I have a simple script to mimic a program writing to stdout and stderr streams interleaved.
import sys
import time
for i in range(5):
print(int(time.time()), "This is Stdout")
print(int(time.time()), "Stderr", file=sys.stderr)
time.sleep(1)
When I run such a program with Python subprocess.Popen
I am loosing the order of stderr and stdout.
import subprocess
file = open('./stdout1.log', 'w', encoding='utf-8')
subprocess.Popen('./stderrout.py', stdout=file, stderr=file)
Output
1720517080 Stderr
1720517081 Stderr
1720517082 Stderr
1720517083 Stderr
1720517084 Stderr
1720517080 This is Stdout
1720517081 This is Stdout
1720517082 This is Stdout
1720517083 This is Stdout
1720517084 This is Stdout
I understand that the stderr gets flushed quicker or something of that sort, but how do I preserve the order?

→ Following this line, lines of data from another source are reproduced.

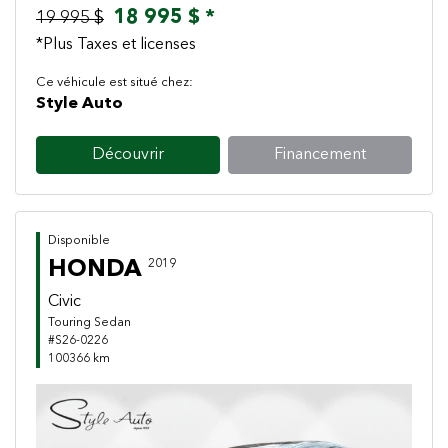
18 995 $ *
19 995 $
*Plus Taxes et licenses
Ce véhicule est situé chez:
Style Auto
Découvrir
Financement
Disponible
HONDA
2019
Civic
Touring Sedan
#S26-0226
100366 km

I also tried using subprocess.STDOUT
for stderr and played with text
and bufsize
arguments with no luck. The output is identical in all cases
Here is the full program
import subprocess
file = open('./stdout1.log', 'w', encoding='utf-8') ; subprocess.Popen('./stderrout.py', stdout=file, stderr=file)
file = open('./stdout2.log', 'w', encoding='utf-8') ; subprocess.Popen('./stderrout.py', stdout=file, stderr=file, text=True, bufsize=0)

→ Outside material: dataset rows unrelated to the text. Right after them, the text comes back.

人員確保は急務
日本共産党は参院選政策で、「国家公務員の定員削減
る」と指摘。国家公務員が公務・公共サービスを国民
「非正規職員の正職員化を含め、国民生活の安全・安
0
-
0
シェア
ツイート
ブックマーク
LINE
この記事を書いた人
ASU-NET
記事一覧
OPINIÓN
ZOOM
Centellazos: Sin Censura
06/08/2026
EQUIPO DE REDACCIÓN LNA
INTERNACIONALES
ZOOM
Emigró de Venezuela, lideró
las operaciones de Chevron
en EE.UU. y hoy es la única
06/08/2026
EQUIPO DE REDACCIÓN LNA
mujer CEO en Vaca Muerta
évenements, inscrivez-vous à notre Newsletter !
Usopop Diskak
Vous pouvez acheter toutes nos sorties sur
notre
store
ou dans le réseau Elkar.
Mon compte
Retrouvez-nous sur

file = open('./stdout3.log', 'w', encoding='utf-8') ; subprocess.Popen('./stderrout.py', stdout=file, stderr=file, text=True, bufsize=1)
file = open('./stdout4.log', 'w', encoding='utf-8') ; subprocess.Popen('./stderrout.py', stdout=file, stderr=subprocess.STDOUT)

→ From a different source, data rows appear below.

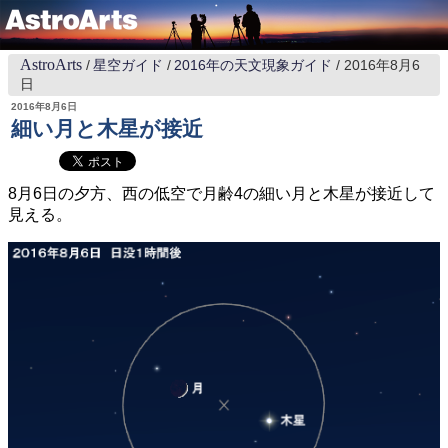
AstroArts
星空ガイド
2016年の天文現象ガイド
2016年8月6
日
2016年8月6日
細い月と木星が接近
8月6日の夕方、西の低空で月齢4の細い月と木星が接近して
見える。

file = open('./stdout5.log', 'w', encoding='utf-8') ; subprocess.Popen('./stderrout.py', stdout=file, stderr=subprocess.STDOUT, text=True, bufsize=0)
file = open('./stdout6.log', 'w', encoding='utf-8') ; subprocess.Popen('./stderrout.py', stdout=file, stderr=subprocess.STDOUT, text=True, bufsize=1)
Is there a way to redirect both streams to the same file without losing the order?
If not what is the significance of bufsize
argument?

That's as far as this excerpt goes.